Originalmente publicado como um conto em 1959, e transformado em livro em 1966, “Flores para Algernon” conta a história de Charlie Gordon: um homem com deficiência intelectual que, aos 32 anos, possui 68 de QI — a média “normal” sendo entre 90 e 110. Por conta disso, acaba fazendo parte de uma experimento científico e se submete a uma cirurgia para aumento de QI. Essa cirurgia é um sucesso, e conforme acompanhamos o desenvolvimento da inteligência de Charlie e seus planos para o futuro, também vemos seu retorno ao passado através de memórias que vão ser desbloqueadas e interpretadas pelas novas lentes de seu cérebro avançado.

Após ganhar uma edição especial pela editora Aleph, em 2018, “Flores para Algernon” voltou a fazer sucesso — mais de 50 anos depois do lançamento — principalmente graças à influência do “booktube” e do “booktok”. A redescoberta dessa história se dá devido ao tema ainda muito atual sobre o qual escreve Daniel Keyes: o impacto que nossas falas e atitudes têm sobre o outro, a necessidade de respeitar à todos independente das diferenças e, o foco central do livro, a atenção (muitas vezes esquecida) que precisa ser dedicada para nossa saúde mental e emocional.

A escrita de Keyes é fantástica, visto que acompanhamos a evolução do QI de Charlie palavra a palavra: o livro, que é dividido em “relatórios de progresso” escritos pelo personagem, começa com quase todas as palavras sendo erradas ortograficamente, frases compridas sem pontuação e escritas como são faladas. Depois, com o gosto adquirido de Charlie pela leitura e sua nova capacidade para absorver conhecimento, ele vai progredindo até escrever corretamente, pontuar e separar diálogo de texto corrido, da mesma forma que progride com sua linha de raciocínio e suas preocupações — antes inexistentes, já que não sabia que havia qualquer coisa sobre a qual se preocupar.

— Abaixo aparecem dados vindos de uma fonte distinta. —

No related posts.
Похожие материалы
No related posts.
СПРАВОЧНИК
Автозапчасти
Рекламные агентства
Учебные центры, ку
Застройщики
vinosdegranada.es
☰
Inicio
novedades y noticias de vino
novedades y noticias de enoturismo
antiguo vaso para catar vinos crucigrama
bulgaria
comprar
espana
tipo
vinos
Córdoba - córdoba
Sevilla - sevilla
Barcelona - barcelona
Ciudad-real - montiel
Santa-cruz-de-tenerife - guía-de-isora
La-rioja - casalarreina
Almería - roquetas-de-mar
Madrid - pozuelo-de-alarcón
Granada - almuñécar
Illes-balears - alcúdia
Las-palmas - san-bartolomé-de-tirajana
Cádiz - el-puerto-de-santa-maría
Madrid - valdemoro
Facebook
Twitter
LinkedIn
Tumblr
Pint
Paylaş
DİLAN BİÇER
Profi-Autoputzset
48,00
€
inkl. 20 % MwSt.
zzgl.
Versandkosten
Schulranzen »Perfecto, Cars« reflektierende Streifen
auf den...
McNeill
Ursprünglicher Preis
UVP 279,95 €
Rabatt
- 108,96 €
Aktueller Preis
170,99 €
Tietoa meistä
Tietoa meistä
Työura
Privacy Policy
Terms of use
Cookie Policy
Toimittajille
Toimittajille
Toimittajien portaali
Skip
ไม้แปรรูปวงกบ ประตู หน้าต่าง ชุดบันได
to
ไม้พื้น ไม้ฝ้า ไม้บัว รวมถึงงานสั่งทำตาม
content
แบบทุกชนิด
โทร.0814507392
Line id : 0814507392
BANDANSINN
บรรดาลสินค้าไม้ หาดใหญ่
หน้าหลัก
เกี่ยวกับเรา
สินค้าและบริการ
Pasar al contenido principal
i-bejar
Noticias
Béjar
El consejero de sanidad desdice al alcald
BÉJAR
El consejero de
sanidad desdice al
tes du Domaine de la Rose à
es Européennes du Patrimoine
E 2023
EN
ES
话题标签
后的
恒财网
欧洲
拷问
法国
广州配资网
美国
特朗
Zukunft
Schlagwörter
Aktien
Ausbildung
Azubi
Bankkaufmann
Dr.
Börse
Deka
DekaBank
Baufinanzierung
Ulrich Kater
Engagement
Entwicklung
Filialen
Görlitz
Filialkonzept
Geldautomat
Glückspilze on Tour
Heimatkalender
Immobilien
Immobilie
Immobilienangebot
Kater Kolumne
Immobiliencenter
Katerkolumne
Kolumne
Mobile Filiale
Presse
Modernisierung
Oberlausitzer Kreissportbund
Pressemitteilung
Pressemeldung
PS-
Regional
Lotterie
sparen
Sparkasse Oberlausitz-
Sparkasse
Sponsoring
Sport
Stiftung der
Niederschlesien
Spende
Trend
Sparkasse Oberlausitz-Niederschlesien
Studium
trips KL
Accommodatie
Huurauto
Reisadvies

É difícil não se emocionar com as informações, muitas vezes tristes, que Charlie vai desenterrando do fundo de sua memória. Sua história mostra que não vale somente desenvolver o intelectual sem desenvolver o emocional, pois de nada adianta não saber lidar com as descobertas feitas no decorrer do tempo (especialmente, se não forem feitas no tempo “adequado”). Ficamos com a reflexão: até que ponto a ignorância é uma bênção? Ao mesmo tempo, até que ponto a inteligência é uma maldição?

Charlie e o rato Algernon, na adaptação cinematográfica do livro | Reprodução: Google

Graças ao sucesso e atemporalidade desta obra, “Flores para Algernon” inspirou o filme de 1968 “Os Dois Mundos de Charly”, cujo ator que interpretou Charlie (Cliff Robertson) ganhou o Oscar de Melhor Ator. Também rendeu uma adaptação (aqui no Brasil, chamada de “Um Amigo para Algernon”), estreada em 2000 e dessa vez com Matthew Modine no papel principal (foto acima).

Sem dúvidas, é uma ficção-científica que deve ser adicionada na lista de leituras até daqueles que não curtem o gênero, pois apesar de algumas explicações necessárias referentes às cirurgias e processos cerebrais apresentados durante a narrativa, o principal propósito da história de Charlie é não só trazer a representatividade dos deficientes intelectuais, que podem não perceber aquilo pelo que passam da mesma forma, mas que sentem e, à sua maneira, lembram; mas também inspirar a empatia e fazer-nos refletir sobre o papel que desempenhamos no cotidiano daqueles que nos cercam.